While our total offers were basically flat -- actually up 2% on a year-to-year basis -- our new customer flow decreased about 11%, more than entirely due to air.
On the other hand, our repeat customer traffic increased by 9% year to year, and our repeat rate as reported strengthened to 67.4%, up from 62.7% a year ago, reflecting not only the somewhat slower new customer flows, but also the continued strengthening and loyalty of our repeat franchise.
I might add that almost one-third of our repeat offers were due to multiple repeaters within the quarter, another sign of our core customer loyalty.
While we report these metrics only on a business-wide basis, our numbers I've just described are all substantially stronger for hotel than air, as reflected in the fact that our non-air booked offers increased from 41% to 61% of the company total year to year, up 20 percentage points.
These results reflected our view that we need to take some specific actions going forward.
First of all, we're not forecasting an improvement in our air business because we have no visibility as to how and when the airlines are going to go about restoring their pricing to a sustainable level.
We'll continue not only to offer our current name your own price airline product, but we'll also supplement it with a retail offering available both as a choice for unbound price line customers and through our lowest fare site.
More importantly, we will turn our marketing emphasis to our growing businesses, including, of course, hotel and our new vacation product.
Furthermore, we're announcing a restructuring of the business, reducing our head count complement by approximately 15%, down to about 300 people.
Bob will summarize the details, but we expect our non-discretionary expenses to be down by at least $13 million next year.
Now let me turn the call over to Bob, who will review the financials, and then Jeff, who will talk about the business, and then wrap up before questions.
Robert Mylod Jr. - Chief Financial Officer
Thanks, Rick.
Rick covered the main financial numbers for our third quarter, and Jeff will expound further on some of our metrics momentarily, so I'm going to focus my remarks on discussing a few specific topics that are worthy of greater amplification.
And I'd like to start with revenues.
I mentioned on our previous earnings call that the challenging supply dynamics that we were experiencing in our airline product, coupled with the uncertainty around demand for travel during the first anniversary of the terrorist attacks made it extremely difficult to predict our top line for the third quarter.
We therefore chose to not give specific revenue guidance for the third quarter.
Instead, we stated that our actual July revenues, representing the first month of our third quarter, were between 92 and $93 million, and that we expected to experience a monthly sequential decline in our August revenues.
Finally, we said that while September should typically be an up month from a seasonal perspective, it was certainly possible that September could be down sequentially, due to the current operating environment.
As the quarter played out, August, as predicted, was down sequentially.
And September was not only not up sequentially, it came in significantly below August levels.
All other financial measures -- most notably gross margin, variable operating expenses and fixed operating expenses -- came in at or better than expected levels, which is why we were able to manage our business to a break-even quarter, consistent with the low end of our EPS guidance on a pro forma basis, despite our disappointing revenue performance.

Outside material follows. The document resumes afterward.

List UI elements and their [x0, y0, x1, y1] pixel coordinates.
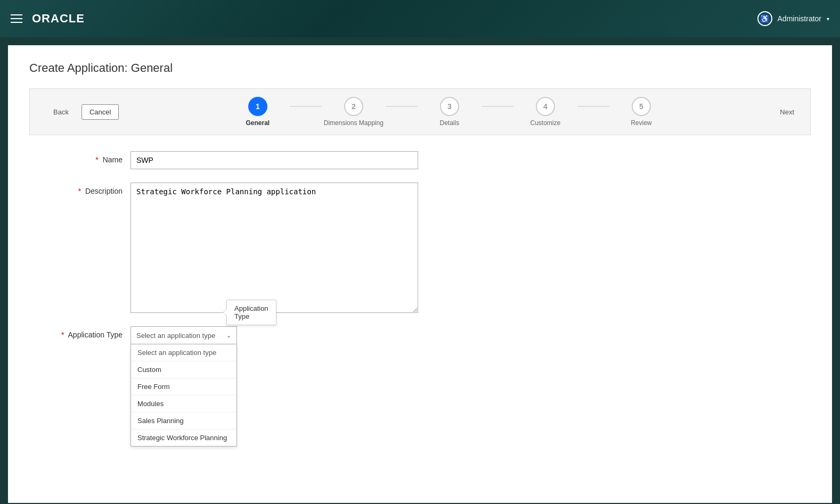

The second topic that I want to cover centers around the nonrecurring charges that we recognized in the third quarter related to the impairment of the carrying value of our investments in our European and Asian licensees.
You will recall that during the course of the past several years, we have pursued a licensing strategy for our business model in both Europe and Asia.

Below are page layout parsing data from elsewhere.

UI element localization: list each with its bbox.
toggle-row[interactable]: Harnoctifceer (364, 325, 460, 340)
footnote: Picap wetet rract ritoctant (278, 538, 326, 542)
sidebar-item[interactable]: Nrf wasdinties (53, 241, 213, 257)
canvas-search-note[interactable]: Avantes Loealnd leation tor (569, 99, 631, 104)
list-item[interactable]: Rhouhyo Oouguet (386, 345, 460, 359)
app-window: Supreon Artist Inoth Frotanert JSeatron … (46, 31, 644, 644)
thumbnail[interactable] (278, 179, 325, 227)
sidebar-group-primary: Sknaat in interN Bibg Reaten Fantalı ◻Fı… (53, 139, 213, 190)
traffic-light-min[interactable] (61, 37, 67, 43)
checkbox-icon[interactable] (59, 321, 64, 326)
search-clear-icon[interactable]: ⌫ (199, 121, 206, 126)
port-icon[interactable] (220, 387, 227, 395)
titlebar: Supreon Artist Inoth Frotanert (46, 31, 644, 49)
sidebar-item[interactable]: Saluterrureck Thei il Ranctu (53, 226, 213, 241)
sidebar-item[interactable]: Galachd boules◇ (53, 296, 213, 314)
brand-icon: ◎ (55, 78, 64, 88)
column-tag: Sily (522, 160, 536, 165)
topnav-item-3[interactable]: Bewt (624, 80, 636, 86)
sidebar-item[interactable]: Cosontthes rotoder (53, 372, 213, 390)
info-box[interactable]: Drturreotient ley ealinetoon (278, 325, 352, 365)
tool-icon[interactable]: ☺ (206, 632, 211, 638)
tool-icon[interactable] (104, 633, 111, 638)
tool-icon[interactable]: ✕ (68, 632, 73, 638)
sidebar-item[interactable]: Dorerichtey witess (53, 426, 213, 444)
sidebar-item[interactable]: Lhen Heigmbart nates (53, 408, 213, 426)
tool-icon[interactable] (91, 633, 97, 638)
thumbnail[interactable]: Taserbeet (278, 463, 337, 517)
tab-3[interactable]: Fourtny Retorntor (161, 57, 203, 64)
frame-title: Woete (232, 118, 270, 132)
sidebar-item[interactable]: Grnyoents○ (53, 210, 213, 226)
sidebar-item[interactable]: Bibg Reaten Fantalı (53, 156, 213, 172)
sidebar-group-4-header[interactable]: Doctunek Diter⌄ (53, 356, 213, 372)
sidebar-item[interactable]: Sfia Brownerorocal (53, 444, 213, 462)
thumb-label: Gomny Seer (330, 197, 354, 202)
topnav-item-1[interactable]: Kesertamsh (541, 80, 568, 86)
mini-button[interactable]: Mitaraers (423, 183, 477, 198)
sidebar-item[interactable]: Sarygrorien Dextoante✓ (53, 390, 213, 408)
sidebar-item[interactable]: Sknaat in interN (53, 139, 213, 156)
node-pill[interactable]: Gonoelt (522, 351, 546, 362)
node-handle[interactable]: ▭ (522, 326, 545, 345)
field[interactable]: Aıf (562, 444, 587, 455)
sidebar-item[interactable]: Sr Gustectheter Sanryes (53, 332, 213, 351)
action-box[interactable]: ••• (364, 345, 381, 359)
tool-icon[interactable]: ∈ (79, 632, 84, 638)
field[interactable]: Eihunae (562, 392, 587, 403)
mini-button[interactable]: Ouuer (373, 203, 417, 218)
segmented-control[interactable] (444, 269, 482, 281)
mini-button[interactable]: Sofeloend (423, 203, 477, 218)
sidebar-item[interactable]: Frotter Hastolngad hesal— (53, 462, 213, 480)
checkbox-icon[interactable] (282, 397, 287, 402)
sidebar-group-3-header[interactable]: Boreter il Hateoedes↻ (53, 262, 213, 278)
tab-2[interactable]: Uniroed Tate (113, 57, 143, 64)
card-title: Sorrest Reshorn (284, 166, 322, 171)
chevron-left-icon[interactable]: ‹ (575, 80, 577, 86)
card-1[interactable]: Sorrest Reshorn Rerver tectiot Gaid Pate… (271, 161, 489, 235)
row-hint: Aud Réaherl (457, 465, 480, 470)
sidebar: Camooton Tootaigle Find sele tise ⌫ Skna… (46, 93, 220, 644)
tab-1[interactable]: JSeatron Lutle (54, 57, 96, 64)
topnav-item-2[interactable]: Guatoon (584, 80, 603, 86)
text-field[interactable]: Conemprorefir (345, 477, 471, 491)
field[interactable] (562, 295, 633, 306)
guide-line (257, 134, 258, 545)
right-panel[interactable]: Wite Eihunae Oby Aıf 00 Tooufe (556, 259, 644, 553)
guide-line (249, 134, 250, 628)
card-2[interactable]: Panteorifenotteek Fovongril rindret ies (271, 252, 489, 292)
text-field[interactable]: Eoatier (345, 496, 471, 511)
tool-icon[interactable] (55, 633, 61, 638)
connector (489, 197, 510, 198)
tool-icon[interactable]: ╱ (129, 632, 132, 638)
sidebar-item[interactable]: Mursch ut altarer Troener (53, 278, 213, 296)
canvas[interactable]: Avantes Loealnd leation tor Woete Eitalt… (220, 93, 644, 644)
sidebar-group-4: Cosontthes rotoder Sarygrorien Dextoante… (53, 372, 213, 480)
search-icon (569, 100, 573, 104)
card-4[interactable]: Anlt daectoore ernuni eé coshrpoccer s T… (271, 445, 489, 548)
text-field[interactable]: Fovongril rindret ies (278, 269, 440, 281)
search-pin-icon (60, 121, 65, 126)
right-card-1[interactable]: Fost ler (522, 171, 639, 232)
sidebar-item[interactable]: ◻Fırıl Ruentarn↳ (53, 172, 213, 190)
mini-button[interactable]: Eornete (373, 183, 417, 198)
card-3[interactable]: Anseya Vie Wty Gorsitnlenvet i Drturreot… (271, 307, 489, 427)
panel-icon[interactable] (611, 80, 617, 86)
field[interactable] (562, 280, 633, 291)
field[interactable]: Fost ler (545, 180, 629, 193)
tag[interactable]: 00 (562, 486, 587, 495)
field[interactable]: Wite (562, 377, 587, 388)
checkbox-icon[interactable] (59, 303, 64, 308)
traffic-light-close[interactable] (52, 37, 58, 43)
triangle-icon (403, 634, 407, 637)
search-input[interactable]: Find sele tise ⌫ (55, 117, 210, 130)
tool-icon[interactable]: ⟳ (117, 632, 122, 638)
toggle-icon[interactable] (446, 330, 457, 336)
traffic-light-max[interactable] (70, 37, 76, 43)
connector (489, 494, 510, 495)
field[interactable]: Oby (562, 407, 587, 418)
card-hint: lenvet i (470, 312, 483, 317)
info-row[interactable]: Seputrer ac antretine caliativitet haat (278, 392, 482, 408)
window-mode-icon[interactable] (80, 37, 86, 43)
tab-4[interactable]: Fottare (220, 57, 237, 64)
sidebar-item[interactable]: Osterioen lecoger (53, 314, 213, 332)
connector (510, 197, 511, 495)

Priceline Europe was originally launched in the year 2000 and funded primarily by outside investors up until 2001, when priceline acquired a majority interest in priceline Europe and began consolidating its results of operations.
Hutchison priceline is our Asian licensee.
We own a convertible note that is convertible into roughly a 30% equity interest in Hutchison priceline.
Due to a whole host of factors, including the recent operating performance of both priceline Europe and Hutchison priceline as well as the overall decline in the fourth third quarter in the market value of priceline.com's common stock, which is the single most relevant comparable for determining the carrying value of our investments in our offshore licensees, it was appropriate to recognize an impairment charge for these investments.
The charge totaled $24.2 million.
The charge was non-cash in nature, and represents the single largest component of the difference between our break-even pro forma results and our GAAP loss of 11 cents per share.
This charge in no way diminishes our hope that both offshore licensees will ultimately become successful.
Both priceline Europe and Hutchison priceline continue to operate their businesses and we and our financial and operating partners are working harder than ever on putting both businesses in the best position to succeed.
I want to reiterate that these charges were non-cash and did not affect our cash flows during the quarter, which leads me to our next topic, which is cash flow.
Because while the impairment charges did not affect our cash flow, we did witness a $28 million decrease in our cash balances during the quarter, and I want to walk you through the causes of this decline.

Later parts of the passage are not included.